Content starts

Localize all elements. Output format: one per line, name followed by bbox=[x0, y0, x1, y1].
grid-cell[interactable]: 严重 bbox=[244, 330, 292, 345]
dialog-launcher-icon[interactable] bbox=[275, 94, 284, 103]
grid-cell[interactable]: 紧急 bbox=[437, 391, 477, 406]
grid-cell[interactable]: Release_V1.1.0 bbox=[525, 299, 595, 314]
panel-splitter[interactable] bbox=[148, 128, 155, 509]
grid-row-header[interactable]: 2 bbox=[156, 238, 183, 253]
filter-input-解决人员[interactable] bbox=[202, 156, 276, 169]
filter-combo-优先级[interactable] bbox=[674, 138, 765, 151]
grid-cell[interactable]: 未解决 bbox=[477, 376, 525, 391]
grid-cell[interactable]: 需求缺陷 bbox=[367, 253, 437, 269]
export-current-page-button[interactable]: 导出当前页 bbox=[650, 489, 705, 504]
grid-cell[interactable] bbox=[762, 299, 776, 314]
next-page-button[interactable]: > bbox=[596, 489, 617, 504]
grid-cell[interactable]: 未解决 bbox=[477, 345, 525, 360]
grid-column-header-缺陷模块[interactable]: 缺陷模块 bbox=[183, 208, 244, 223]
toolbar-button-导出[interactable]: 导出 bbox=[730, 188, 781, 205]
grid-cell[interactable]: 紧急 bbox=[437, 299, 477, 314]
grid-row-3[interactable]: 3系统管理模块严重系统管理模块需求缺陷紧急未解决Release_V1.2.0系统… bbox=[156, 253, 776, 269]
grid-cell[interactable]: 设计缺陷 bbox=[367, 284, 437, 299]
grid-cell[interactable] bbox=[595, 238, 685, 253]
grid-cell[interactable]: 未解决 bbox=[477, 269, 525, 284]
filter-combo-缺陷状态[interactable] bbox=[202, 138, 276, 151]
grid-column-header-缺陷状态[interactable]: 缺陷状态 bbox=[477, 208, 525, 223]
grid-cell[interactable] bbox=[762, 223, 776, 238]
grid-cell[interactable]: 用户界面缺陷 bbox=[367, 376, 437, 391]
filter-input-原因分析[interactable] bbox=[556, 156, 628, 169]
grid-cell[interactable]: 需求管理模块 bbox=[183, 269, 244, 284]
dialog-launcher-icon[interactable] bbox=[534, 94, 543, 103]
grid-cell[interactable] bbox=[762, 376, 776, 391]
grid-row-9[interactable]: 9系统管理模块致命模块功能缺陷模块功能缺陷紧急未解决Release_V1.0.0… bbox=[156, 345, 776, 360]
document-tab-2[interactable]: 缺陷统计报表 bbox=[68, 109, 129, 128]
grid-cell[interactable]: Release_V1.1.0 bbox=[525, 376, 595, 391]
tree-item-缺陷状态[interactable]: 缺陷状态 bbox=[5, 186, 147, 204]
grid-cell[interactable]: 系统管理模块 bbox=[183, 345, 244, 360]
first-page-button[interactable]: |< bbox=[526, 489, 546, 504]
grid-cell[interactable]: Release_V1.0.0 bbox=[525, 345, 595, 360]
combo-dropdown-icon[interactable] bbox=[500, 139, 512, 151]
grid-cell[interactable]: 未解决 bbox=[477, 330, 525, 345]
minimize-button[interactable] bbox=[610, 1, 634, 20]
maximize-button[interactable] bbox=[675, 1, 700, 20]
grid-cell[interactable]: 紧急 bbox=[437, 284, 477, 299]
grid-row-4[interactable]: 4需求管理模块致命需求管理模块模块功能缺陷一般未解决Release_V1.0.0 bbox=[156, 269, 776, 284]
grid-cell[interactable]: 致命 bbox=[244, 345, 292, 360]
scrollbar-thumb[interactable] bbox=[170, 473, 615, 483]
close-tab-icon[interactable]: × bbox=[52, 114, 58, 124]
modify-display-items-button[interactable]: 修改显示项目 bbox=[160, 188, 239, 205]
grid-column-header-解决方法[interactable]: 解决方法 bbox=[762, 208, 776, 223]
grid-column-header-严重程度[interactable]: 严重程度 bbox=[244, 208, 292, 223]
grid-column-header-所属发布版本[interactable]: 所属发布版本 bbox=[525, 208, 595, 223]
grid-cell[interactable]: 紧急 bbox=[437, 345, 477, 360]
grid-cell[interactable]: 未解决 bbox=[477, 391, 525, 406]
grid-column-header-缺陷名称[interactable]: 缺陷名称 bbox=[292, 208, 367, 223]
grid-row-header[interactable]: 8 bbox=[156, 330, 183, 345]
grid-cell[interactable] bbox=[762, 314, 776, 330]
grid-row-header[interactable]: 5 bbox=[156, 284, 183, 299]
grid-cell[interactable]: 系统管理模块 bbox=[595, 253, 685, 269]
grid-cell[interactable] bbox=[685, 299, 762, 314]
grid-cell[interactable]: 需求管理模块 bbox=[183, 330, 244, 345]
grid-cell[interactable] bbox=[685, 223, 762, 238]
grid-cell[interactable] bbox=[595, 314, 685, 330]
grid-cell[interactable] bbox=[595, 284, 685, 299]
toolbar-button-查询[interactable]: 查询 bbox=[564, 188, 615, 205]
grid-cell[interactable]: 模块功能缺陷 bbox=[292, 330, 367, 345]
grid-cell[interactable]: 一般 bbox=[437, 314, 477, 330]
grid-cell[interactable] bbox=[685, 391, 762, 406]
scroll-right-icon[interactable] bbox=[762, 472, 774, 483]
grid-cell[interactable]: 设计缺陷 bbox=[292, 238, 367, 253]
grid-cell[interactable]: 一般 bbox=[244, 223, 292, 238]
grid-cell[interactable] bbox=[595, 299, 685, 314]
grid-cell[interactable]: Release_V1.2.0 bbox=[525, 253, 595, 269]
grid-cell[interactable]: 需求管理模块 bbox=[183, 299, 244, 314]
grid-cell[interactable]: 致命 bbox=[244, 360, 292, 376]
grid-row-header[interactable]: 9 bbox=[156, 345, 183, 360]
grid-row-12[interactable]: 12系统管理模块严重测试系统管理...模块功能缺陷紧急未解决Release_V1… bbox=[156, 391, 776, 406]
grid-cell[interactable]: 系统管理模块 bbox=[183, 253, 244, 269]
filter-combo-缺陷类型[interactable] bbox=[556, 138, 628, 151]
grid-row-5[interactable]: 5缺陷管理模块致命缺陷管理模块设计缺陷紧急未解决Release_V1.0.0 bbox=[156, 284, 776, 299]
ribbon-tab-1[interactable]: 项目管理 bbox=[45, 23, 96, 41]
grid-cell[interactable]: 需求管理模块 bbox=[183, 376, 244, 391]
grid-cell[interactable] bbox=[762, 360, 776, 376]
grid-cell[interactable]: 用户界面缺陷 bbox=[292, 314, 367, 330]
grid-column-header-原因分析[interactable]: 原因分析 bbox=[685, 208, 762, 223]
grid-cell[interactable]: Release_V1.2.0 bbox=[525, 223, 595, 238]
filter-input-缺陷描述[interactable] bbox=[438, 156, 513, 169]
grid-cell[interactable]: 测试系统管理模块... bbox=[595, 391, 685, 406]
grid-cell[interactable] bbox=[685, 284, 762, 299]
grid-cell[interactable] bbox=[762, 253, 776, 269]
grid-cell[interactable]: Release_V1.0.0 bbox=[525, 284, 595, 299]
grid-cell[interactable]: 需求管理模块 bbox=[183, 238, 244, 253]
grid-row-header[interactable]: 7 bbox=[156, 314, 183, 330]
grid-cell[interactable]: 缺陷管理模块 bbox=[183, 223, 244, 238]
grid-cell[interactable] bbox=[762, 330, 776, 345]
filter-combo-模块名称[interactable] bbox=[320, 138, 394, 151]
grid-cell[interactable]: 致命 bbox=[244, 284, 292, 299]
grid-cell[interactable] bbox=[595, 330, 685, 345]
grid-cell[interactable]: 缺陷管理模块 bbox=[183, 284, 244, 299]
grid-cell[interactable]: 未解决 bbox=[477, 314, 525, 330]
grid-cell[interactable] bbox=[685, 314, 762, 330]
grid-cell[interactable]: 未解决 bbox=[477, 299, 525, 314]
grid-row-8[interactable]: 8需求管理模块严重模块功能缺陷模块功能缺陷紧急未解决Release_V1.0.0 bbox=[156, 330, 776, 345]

Content ends

EXERCISE REQUIREMENTS
Only the number of lines above that contain "缺陷状态" should be given as the answer.

SOLUTION
3